The peak body representing older people, COTA Australia, has consistently argued that older people “should not be pushed from the hospital system to residential care without considering their capacity and their desire to regain function and return home with appropriate support.”

Of course, in the context of that other ‘reform’ of ‘consumer directed care’, the options for how you might regain independence and who you have involved in the process, have become much wider.

HammondCare’s Chair of Positive Ageing, A/Prof Chris Poulos, says he is particularly excited about the new form of short-term restorative care “because it addresses an important unmet need.”

“Currently the only way older people can access comprehensive restorative care is through the transition care program, but this requires a hospital admission first. This meant that the large number of older people who experience functional decline gradually, and don’t go to hospital, miss out,” said Prof Poulos.
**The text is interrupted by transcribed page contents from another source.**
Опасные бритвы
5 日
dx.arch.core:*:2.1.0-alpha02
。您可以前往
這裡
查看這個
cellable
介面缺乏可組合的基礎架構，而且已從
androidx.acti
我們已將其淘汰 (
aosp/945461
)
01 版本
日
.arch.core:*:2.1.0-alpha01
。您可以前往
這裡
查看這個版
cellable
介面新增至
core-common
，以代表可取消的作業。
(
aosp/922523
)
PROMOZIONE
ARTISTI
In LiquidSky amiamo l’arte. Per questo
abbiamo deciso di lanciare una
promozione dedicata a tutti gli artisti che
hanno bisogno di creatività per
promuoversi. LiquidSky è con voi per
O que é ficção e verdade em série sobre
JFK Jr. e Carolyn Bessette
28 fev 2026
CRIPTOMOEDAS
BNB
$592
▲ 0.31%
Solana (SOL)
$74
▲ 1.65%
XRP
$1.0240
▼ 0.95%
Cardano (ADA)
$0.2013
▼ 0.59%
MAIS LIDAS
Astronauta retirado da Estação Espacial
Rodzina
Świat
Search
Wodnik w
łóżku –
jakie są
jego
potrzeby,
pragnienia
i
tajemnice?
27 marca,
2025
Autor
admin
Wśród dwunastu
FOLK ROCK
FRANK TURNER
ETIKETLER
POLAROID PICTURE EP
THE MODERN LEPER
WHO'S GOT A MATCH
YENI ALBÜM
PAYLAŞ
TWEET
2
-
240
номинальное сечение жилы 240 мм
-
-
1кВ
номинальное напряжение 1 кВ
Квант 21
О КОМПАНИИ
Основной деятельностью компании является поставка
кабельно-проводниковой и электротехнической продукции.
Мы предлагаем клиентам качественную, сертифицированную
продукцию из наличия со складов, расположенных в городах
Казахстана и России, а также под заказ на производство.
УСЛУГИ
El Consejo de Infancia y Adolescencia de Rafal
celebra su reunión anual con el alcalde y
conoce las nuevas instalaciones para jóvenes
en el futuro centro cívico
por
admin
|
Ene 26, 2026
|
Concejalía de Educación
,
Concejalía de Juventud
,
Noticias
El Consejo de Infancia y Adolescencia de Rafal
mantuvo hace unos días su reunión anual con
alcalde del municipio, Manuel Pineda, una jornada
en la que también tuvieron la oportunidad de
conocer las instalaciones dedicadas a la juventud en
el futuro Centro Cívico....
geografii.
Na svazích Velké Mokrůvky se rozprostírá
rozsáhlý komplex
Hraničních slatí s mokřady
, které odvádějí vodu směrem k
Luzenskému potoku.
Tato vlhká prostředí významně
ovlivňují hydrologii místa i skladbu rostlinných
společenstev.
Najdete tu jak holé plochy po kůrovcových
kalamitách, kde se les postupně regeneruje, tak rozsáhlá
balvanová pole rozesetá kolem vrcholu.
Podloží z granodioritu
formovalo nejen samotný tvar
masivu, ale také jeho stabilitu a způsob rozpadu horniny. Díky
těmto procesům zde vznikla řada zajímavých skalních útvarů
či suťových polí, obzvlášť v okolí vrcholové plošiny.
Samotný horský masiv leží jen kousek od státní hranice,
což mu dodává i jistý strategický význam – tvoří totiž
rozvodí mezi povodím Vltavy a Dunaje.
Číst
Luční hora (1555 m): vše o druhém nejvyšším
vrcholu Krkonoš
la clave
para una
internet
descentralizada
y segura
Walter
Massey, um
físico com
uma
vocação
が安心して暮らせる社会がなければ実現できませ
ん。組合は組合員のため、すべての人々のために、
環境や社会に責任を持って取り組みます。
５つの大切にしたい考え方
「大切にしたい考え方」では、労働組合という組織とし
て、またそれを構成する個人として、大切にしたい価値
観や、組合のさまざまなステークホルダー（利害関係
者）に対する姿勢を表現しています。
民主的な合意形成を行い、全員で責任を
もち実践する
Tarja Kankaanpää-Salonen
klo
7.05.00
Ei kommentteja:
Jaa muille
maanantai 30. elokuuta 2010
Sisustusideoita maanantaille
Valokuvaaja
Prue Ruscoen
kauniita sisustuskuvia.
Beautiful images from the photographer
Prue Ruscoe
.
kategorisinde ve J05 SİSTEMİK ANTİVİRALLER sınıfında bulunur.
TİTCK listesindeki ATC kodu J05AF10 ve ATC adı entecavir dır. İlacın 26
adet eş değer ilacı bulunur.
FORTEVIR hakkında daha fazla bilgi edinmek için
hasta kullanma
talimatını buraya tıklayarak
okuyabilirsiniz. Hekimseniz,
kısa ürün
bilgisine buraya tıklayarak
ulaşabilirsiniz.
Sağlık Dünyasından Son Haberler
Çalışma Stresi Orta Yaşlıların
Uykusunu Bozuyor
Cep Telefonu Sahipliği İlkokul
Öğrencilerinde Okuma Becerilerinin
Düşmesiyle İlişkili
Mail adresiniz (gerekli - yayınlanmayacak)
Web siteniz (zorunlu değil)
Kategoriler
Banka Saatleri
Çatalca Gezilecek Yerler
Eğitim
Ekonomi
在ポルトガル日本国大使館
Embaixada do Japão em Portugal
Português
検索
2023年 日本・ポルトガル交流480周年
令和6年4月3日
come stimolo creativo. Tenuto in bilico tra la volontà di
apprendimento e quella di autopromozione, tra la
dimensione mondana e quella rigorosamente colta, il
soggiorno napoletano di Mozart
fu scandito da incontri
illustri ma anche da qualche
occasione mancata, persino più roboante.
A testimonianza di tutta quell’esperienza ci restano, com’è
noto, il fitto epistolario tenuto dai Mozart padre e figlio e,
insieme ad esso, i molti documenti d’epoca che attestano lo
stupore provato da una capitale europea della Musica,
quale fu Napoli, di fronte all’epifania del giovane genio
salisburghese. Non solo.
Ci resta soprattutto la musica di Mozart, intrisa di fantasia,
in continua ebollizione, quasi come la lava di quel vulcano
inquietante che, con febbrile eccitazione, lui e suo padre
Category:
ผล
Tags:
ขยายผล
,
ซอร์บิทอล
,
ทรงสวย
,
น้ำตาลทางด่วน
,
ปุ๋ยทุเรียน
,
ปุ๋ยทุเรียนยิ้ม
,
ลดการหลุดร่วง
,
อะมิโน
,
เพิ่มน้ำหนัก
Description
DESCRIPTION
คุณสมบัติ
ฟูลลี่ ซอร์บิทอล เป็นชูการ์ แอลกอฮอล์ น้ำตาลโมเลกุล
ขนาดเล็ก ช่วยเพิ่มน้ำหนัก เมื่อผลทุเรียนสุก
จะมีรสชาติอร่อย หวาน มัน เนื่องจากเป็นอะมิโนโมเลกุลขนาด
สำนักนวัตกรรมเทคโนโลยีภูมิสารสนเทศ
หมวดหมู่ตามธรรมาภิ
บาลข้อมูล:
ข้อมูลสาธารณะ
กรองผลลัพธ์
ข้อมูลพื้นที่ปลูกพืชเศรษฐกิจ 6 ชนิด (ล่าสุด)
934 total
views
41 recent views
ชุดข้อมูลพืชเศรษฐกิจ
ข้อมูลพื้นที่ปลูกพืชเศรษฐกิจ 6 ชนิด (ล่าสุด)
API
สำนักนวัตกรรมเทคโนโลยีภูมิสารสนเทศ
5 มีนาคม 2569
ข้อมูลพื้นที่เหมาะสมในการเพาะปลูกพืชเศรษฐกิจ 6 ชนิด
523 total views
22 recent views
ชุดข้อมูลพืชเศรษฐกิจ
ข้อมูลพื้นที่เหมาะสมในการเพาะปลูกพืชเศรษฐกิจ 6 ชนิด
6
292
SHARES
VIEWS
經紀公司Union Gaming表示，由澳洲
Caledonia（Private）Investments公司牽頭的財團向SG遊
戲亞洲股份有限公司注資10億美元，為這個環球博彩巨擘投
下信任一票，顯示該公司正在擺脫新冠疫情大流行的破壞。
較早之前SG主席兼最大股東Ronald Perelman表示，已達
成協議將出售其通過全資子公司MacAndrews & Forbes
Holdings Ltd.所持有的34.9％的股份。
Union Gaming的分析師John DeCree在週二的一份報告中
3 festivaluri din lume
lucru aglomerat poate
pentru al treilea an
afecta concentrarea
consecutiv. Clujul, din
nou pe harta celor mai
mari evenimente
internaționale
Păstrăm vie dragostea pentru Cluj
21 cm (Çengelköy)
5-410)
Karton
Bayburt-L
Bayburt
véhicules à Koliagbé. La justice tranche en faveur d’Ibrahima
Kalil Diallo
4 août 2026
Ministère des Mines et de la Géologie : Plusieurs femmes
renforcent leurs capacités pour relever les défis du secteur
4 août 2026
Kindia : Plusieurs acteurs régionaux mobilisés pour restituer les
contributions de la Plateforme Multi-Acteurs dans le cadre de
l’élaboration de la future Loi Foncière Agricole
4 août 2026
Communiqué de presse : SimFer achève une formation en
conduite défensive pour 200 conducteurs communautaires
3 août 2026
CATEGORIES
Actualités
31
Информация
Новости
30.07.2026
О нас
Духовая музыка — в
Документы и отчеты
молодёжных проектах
“This new program, for which we have advocated over many years, opens up new possibilities for supporting older people to reduce or reverse decline in function, allowing them to live in the home of their choice for longer.”

A win-win

In my book, this measure is a good one.  It’s one of those hard-working policy measures that has benefits all round.  That same WA study looking at the savings measures associated with restorative care concluded:

“The inclusion of reablement as the starting point for individuals referred for home care within Australia’s reformed aged care system could increase the system’s cost effectiveness and ensure that all older Australians have the opportunity to maximize their independence as they age,” it concluded.

Presactly!  It’s early days and it won’t change the world but it’s definitely a step in the right direction. Even a win-win, don’t you think?